As budding maestros of the sonic about-turn, it should come as no surprise that Women don't have vaginas – they're a Canadian quartet comprising brothers Patrick and Matthew Flegel, Michael Wallace and Christopher Reimer. Nor is their moniker the snickering indication of sexual preference it might suggest on first inspection: on the cover of their eponymous debut, the legend is superimposed strikingly onto an image of a throng of Japanese workers engaged in a bout of mass exercise. It's ambiguous and more than a little sinister.

Which is Women all over, come to think of it – ambiguous, and a little sinister. It's in the absent-minded throttle of 'Lawncare', an unlikely amalgamation of Panda Bear's colours-run psych and the mathy guitar lines of Battles, backed by a sore as hell-sounding backbeat that's like a locomotive with the driver asleep at the coal-face.

But if there's a moment which most elegantly sums Women's latent identity it's the ambitious transition between 'Woodbine' and 'Black Rice', which together function as a sort of cumulative centrepiece and a look-what-we-can-get-away-with raising of the index finger. The former is a three-and-a-half minute burst of spectral noise like the aural after-image of an especially remorseless Sunn O))) concert. It's like sunrise at thirty thousand feet; as entrancingly beautiful as it is a little bit sick-making, and it segues audaciously into the record's purest pop moment in 'Black Rice'. The latter is an overt nod to the Beach Boys, no doubt, but sounds drowsy and suburbanite next to Brian Wilson's three-minute ecstasies. Did we mention sinister already?

In spite of the bleary lo-fi scuff that permeates thanks to Sub Pop signee Chad Van Gaalen's helming of production duties, there's plenty more evidence of a precise craftsmanship at work here, from 'Group Transport Hall''s coiled acoustic vignette to 'Upstairs'' clockwork, contrapuntal flair which manages to evoke Sonic Youth at their most chiming and well-behaved and the skilful arrangements of '60s psych masters The Zombies in the same breath.

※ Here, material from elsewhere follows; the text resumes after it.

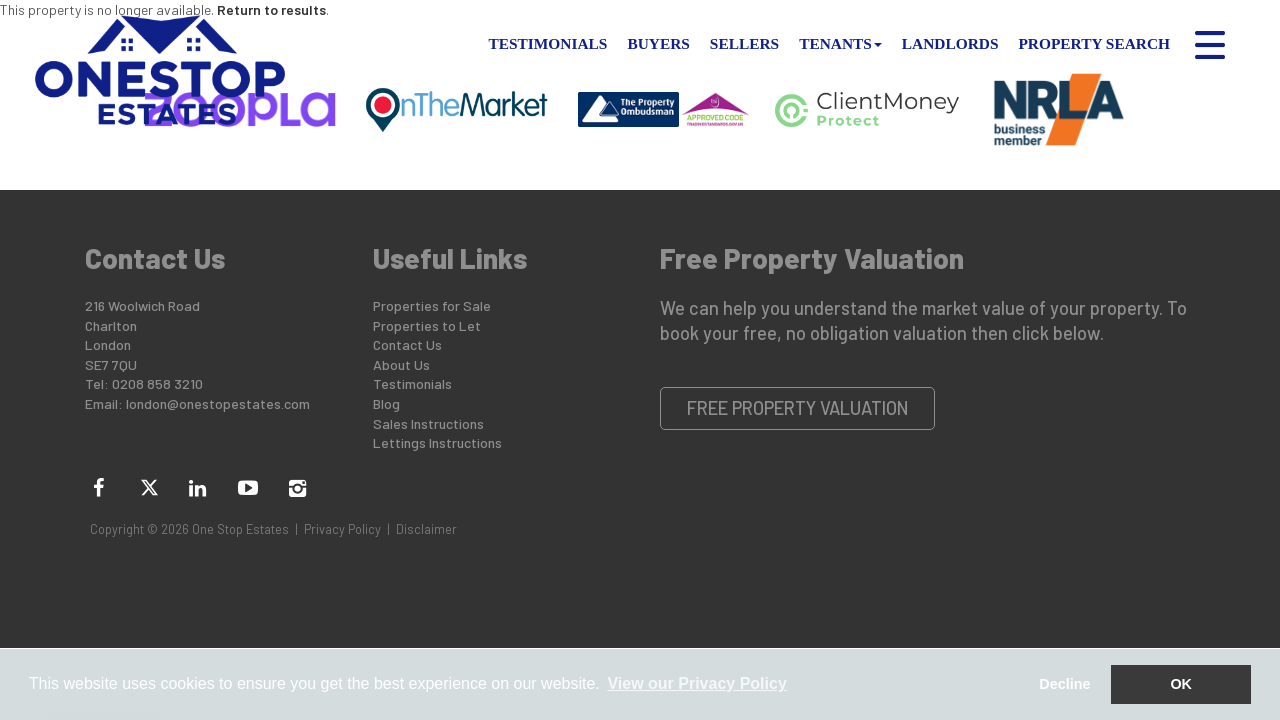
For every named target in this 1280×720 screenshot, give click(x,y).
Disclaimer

A brace of noisier numbers at the end stand out as the only half-cocked moments but for the most part, Women sparkle like the shiny thing you picked up off the pavement as a kid only for your parent's eyes to widen in horror as you presented it proudly to them. Best of all, it feels like we're not even close to discovering where Women's true intentions lie yet, but from the tightly-wound pleasures of this jam-studded debut, it seems there isn't a great deal they can't do.